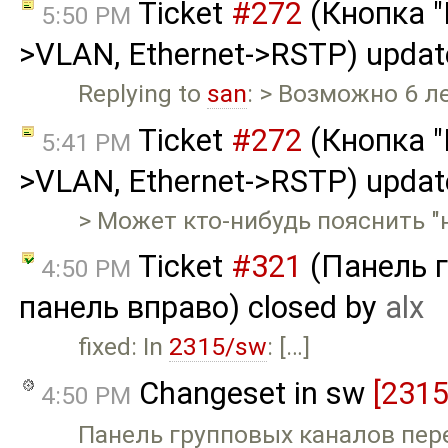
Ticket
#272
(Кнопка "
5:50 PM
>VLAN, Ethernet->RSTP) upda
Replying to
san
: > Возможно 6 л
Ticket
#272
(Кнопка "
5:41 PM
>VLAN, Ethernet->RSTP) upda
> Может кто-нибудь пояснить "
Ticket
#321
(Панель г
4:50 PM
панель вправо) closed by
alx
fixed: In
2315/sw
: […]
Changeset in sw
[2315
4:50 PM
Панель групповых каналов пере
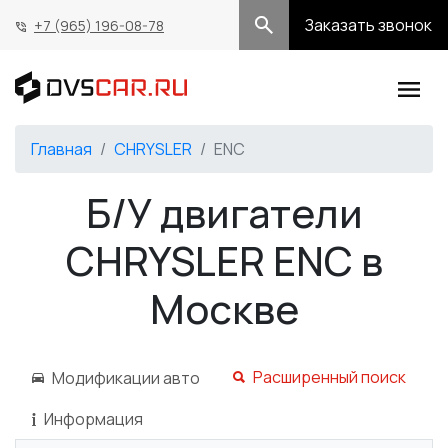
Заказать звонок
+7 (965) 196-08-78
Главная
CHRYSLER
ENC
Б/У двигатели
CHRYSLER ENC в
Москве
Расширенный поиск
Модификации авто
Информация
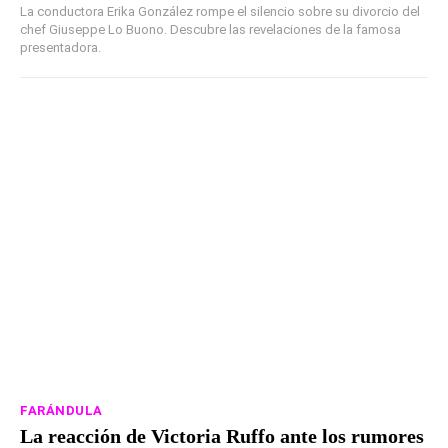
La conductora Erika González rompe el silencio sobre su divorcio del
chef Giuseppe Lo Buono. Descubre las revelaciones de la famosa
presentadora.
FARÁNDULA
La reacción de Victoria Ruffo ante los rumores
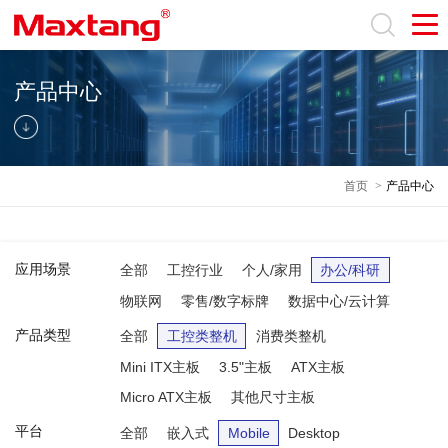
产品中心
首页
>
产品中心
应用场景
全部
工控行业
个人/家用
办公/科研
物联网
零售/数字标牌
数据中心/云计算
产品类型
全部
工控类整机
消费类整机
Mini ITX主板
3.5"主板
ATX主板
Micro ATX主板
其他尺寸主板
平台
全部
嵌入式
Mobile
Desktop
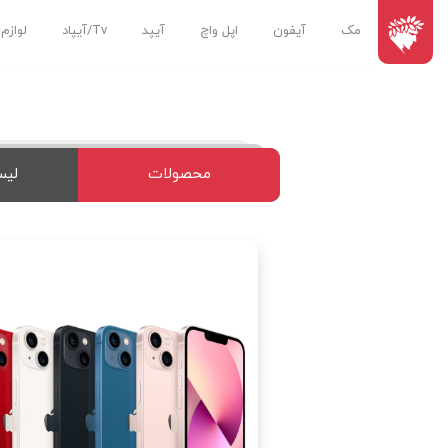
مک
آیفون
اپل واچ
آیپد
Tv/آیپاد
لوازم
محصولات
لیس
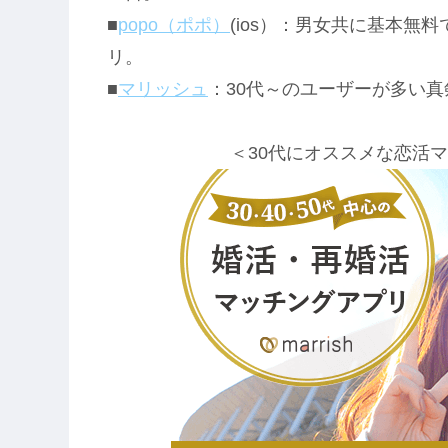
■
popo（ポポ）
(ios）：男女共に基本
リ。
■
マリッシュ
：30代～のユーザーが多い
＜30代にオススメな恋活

*Exercise*: Please print out the entries above exactly. The pictures stay out.

*Task solution*:
Ticket
#272
(Кнопка "
5:50 PM
>VLAN, Ethernet->RSTP) upda
Replying to
san
: > Возможно 6 л
Ticket
#272
(Кнопка "
5:41 PM
>VLAN, Ethernet->RSTP) upda
> Может кто-нибудь пояснить "
Ticket
#321
(Панель г
4:50 PM
панель вправо) closed by
alx
fixed: In
2315/sw
: […]
Changeset in sw
[2315
4:50 PM
Панель групповых каналов пере
Заказать звонок
+7 (965) 196-08-78
Главная
CHRYSLER
ENC
Б/У двигатели
CHRYSLER ENC в
Москве
Расширенный поиск
Модификации авто
Информация
La conductora Erika González rompe el silencio sobre su divorcio del
chef Giuseppe Lo Buono. Descubre las revelaciones de la famosa
presentadora.
FARÁNDULA
La reacción de Victoria Ruffo ante los rumores
产品中心
首页
>
产品中心
应用场景
全部
工控行业
个人/家用
办公/科研
物联网
零售/数字标牌
数据中心/云计算
产品类型
全部
工控类整机
消费类整机
Mini ITX主板
3.5"主板
ATX主板
Micro ATX主板
其他尺寸主板
平台
全部
嵌入式
Mobile
Desktop
مک
آیفون
اپل واچ
آیپد
Tv/آیپاد
لوازم
محصولات
لیس
■
popo（ポポ）
(ios）：男女共に基本
リ。
■
マリッシュ
：30代～のユーザーが多い
＜30代にオススメな恋活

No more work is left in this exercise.